WHAT TO WORK ON
Search the records for the string "assets" and copy every line where it turns up.

(INPUT begins)

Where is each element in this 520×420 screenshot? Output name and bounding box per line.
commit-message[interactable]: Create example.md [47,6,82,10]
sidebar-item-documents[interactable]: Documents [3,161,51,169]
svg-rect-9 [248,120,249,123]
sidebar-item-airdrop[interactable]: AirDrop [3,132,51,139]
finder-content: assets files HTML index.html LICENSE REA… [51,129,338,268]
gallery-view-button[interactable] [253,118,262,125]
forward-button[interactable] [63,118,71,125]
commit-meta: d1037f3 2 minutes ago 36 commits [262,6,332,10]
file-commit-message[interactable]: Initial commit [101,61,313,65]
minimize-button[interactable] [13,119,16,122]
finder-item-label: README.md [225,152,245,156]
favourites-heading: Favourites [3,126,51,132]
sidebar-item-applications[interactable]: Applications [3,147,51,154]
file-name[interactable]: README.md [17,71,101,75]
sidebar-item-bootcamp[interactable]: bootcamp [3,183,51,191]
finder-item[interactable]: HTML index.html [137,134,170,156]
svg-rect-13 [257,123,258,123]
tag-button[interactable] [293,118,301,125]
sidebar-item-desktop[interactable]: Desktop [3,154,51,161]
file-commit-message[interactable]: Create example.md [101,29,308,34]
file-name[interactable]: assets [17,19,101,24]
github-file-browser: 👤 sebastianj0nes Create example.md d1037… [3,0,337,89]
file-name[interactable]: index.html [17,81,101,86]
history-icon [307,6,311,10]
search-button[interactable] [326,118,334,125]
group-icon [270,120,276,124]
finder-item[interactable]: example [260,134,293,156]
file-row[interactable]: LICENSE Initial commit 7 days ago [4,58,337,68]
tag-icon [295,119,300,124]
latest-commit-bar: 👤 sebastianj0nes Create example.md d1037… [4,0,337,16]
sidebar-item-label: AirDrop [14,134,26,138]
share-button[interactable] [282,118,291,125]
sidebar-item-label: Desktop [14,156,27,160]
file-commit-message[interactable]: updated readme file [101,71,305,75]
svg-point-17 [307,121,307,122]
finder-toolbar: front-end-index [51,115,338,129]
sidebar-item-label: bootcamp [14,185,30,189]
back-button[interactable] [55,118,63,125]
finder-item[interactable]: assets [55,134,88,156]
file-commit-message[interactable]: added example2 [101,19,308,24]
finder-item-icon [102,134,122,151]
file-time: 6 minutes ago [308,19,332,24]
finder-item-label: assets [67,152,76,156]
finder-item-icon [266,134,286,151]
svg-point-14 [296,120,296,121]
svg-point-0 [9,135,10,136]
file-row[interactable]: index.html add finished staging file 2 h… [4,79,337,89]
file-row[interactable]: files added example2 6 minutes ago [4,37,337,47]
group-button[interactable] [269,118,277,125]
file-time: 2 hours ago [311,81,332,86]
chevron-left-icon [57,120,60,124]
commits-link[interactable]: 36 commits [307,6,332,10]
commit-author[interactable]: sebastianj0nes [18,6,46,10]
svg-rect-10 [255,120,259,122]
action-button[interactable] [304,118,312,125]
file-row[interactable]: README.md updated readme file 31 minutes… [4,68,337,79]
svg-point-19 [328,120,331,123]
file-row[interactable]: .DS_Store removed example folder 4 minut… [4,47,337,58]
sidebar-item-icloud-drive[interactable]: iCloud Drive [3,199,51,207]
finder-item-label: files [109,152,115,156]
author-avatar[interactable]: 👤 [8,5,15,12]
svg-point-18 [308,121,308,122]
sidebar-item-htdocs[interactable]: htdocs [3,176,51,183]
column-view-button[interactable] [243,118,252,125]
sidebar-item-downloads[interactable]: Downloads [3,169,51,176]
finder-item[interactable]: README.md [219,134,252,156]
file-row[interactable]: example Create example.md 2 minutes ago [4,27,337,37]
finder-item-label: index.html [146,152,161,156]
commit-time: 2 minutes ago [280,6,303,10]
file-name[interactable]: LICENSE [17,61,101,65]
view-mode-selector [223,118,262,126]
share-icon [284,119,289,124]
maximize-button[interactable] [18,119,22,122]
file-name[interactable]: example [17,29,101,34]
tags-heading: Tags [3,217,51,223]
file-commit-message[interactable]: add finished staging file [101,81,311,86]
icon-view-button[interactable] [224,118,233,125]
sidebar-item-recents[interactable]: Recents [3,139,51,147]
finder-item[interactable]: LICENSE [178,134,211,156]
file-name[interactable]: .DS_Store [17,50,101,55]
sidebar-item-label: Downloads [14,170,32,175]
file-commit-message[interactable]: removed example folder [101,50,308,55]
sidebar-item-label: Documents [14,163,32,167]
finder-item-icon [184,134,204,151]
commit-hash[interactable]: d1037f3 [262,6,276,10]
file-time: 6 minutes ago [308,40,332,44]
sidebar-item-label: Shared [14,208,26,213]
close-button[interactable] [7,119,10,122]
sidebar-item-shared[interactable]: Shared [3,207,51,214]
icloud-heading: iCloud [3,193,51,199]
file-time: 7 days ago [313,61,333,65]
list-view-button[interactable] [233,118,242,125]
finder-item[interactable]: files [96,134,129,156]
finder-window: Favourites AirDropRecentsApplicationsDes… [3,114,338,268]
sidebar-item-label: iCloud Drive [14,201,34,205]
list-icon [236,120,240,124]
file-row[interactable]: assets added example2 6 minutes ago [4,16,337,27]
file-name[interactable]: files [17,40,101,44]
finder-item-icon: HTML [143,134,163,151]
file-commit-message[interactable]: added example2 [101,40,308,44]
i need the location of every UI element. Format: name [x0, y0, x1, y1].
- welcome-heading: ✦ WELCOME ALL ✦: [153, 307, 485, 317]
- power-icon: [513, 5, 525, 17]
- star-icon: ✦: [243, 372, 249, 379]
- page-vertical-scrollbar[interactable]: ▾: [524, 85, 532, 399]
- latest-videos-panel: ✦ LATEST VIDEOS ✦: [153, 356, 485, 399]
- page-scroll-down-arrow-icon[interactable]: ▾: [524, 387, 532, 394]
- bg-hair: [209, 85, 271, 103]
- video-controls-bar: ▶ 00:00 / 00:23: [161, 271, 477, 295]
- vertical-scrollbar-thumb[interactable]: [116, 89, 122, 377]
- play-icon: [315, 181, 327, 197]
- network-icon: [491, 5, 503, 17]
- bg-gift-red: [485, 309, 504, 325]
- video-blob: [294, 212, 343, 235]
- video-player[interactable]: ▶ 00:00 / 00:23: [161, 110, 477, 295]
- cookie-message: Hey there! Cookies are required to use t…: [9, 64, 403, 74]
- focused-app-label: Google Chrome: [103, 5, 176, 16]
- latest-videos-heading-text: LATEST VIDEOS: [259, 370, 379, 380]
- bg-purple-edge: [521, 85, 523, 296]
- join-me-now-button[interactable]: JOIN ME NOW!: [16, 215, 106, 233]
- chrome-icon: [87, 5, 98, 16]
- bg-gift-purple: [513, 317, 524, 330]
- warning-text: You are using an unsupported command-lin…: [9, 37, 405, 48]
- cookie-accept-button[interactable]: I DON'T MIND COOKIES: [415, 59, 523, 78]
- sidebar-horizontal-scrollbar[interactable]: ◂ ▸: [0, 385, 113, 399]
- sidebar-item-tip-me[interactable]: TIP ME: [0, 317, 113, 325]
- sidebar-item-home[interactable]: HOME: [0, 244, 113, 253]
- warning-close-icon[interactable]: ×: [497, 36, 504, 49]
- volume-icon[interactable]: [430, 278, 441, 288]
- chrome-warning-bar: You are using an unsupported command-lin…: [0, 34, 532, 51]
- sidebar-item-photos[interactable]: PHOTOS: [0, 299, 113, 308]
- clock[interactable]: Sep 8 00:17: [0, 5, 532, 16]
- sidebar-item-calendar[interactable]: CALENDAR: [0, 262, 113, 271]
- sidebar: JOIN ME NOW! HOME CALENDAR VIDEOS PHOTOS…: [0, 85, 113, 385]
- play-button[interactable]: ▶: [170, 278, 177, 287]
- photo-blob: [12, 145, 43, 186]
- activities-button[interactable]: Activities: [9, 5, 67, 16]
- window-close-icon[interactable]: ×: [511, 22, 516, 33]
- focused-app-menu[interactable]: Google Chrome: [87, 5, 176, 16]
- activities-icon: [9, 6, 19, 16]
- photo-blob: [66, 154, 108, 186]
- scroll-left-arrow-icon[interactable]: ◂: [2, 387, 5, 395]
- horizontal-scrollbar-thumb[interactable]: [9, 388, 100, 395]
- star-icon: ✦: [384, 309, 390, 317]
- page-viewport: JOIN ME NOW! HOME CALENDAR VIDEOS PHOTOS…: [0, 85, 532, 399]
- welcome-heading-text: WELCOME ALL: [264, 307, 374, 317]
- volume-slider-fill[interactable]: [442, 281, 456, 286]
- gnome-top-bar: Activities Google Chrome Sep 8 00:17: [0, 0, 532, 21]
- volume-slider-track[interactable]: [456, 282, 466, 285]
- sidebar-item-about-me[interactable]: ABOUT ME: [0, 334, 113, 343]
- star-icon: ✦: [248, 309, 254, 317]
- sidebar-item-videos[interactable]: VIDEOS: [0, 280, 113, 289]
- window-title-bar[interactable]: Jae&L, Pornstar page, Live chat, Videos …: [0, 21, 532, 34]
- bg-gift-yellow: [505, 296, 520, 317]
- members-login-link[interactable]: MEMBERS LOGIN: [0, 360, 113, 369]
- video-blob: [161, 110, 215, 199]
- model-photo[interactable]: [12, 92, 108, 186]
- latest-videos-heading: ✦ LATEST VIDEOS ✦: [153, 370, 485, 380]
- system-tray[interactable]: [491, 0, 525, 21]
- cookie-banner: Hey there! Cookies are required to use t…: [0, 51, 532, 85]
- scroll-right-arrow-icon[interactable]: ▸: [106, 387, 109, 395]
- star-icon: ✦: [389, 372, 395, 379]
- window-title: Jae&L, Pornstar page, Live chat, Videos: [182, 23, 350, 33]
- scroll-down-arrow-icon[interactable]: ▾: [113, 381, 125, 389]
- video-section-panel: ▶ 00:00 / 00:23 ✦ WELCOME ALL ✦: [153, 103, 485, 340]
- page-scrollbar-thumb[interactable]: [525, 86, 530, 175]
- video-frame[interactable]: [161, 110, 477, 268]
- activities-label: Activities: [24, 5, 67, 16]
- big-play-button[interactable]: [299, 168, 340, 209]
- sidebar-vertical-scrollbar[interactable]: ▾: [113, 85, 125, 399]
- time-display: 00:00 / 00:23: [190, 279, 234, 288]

(INPUT ends)

REPLY
finder-content: assets files HTML index.html LICENSE REA… [51,129,338,268]
file-name[interactable]: assets [17,19,101,24]
finder-item[interactable]: assets [55,134,88,156]
finder-item-label: assets [67,152,76,156]
file-row[interactable]: assets added example2 6 minutes ago [4,16,337,27]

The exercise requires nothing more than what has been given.